There are many more stories, many more patients, many more successes and tears, many more joys and sorrows. But the highlight of my time in Kenya actually came in January of 2011, when I attended the graduation ceremony of sixteen Kenyan doctors whom I had helped train. I would soon leave Kenya, but I was leaving behind sixteen intelligent, capable individuals who were scattering across the country to provide excellent medical care in the name of Jesus Christ. They had each spent three months on my service, learning how to do cesarean sections and other surgeries, manage hemorrhage, perform ultrasounds, and care for complicated pregnancies. A remarkably tall order for only three months, but all rose to the challenge admirably and I was proud to be a part of their education. Whatever my initial ideas about medical missions, I knew from that time on that I needed to be involved in educating national doctors.

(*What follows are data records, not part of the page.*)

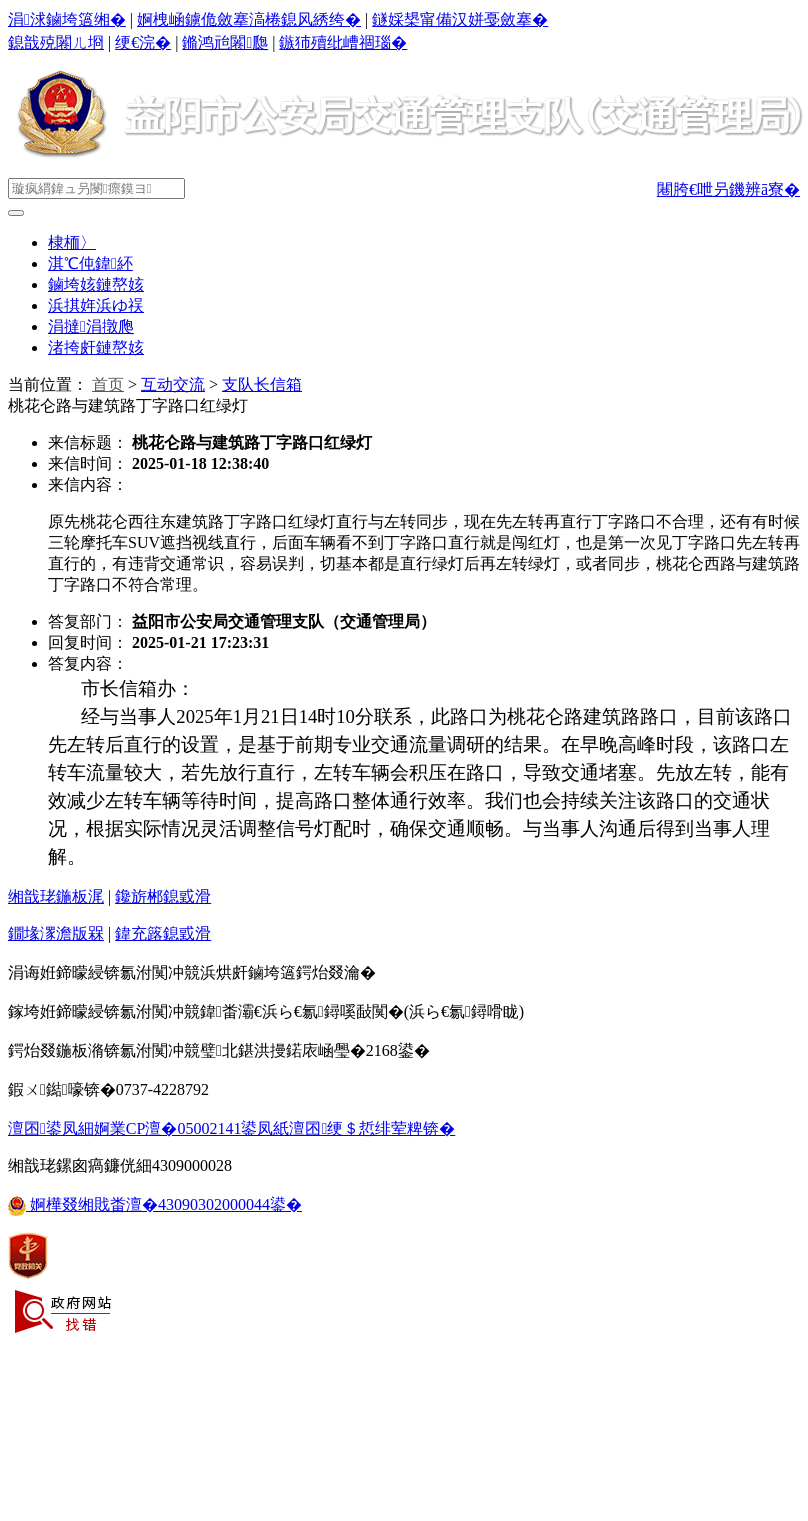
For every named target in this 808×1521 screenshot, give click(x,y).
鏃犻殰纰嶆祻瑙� (343, 42)
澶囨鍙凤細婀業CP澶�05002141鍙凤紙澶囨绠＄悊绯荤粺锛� (231, 1128)
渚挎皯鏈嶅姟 (96, 347)
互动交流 (173, 384)
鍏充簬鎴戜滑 (163, 933)
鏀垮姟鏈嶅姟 (96, 284)
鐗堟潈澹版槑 (56, 933)
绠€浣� (143, 42)
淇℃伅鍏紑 (90, 263)
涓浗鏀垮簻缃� (67, 19)
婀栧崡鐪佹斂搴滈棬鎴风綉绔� (249, 19)
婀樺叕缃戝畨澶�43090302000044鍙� (155, 1204)
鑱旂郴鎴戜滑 (163, 896)
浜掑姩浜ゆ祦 (96, 305)
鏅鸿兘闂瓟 (225, 42)
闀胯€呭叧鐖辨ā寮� (728, 189)
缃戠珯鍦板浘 (56, 896)
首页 (108, 384)
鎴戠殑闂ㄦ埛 (56, 42)
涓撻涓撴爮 (91, 326)
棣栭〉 (72, 242)
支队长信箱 (262, 384)
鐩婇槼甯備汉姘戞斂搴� (460, 19)
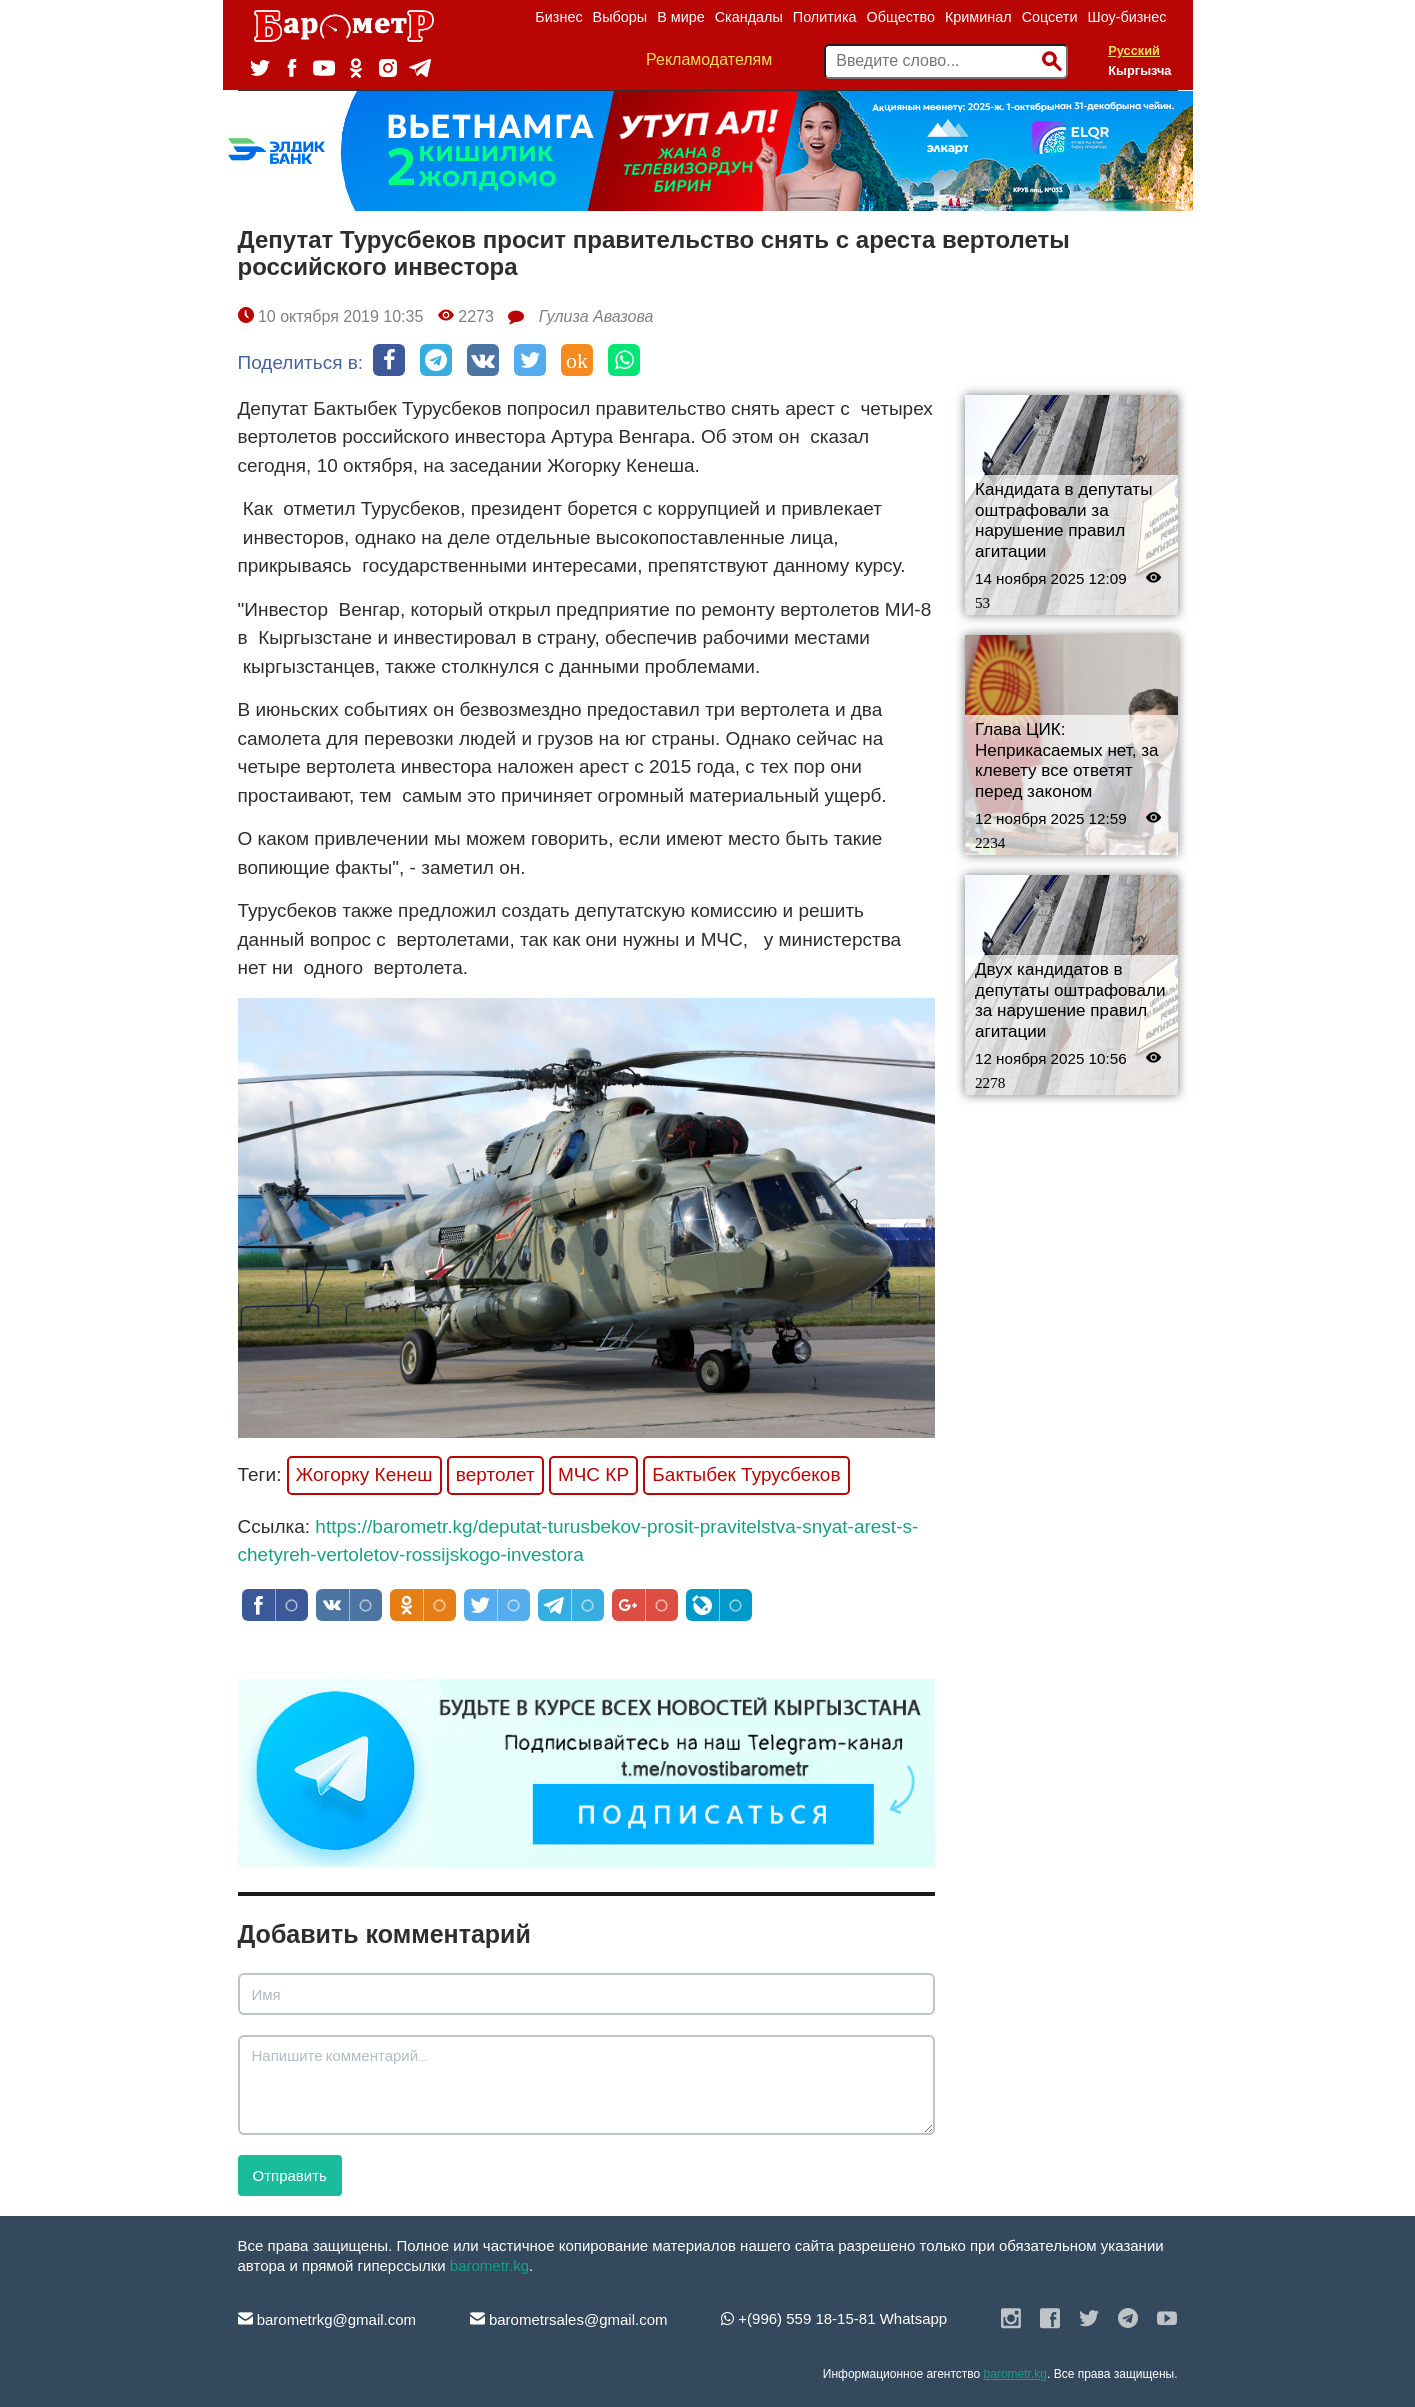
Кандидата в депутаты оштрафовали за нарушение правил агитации (1063, 520)
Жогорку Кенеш (364, 1474)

My team arrived in Burundi in August of this past year, three years after my initial visit. In those three years, my family grew from one child to three. We moved from Kenya back to the US, then to France, and finally to Burundi. We spent ten months learning French and then another three learning Kirundi (the tribal language of Burundi). And now, we have just started work at Kibuye Hope Hospital. The medical students are on their way. The hospital has no running water, no empty shelves in the pharmacy, and precious few nurses. There are plans to expand the hospital from 90 beds to 300, but no money as of yet to do so. I struggle to communicate in French and even more so in Kirundi. It is exciting to think about the potential impact we can have on the health care of a nation — and terrifying to think of the weight on our shoulders in the midst of immense challenges. There are times that I wonder if I have anything to offer, but then I remember the clear calling of God on my life to this work.
People ask why I’ve “given up” a comfortable life, a US salary, and the familiar things of life in order to travel around the world, take a major pay cut, live in an unfamiliar culture, work in dismal conditions, be unable to communicate with my patients, and, at times, watch women dying while I stand by helpless. I think I’ve painted an appropriate picture of the dramatic need and the dramatic lack of doctors. The statistics speak for themselves, so from purely an impact perspective, international work seems like the obvious choice. But still, why go through all that? My husband Eric phrased it this way in a recent newsletter we sent out:
Along the way, people ask us why we are doing what we are doing. Sometimes another person standing nearby will jump in with an answer before we do: "Well, it’s an amazing life experience. What an adventure!" "Your kids will be world travelers." "Obviously, the satisfaction of doing meaningful work." There is truth in each of these, but none of them captures the heart of it. We believe that when we were far away, alienated and suffering, God pursued us with His love. Nothing other than this will sustain our motivations. "Laboring for medically underserved people is a picture of the pursuing love of God for the world" — may our actions speak.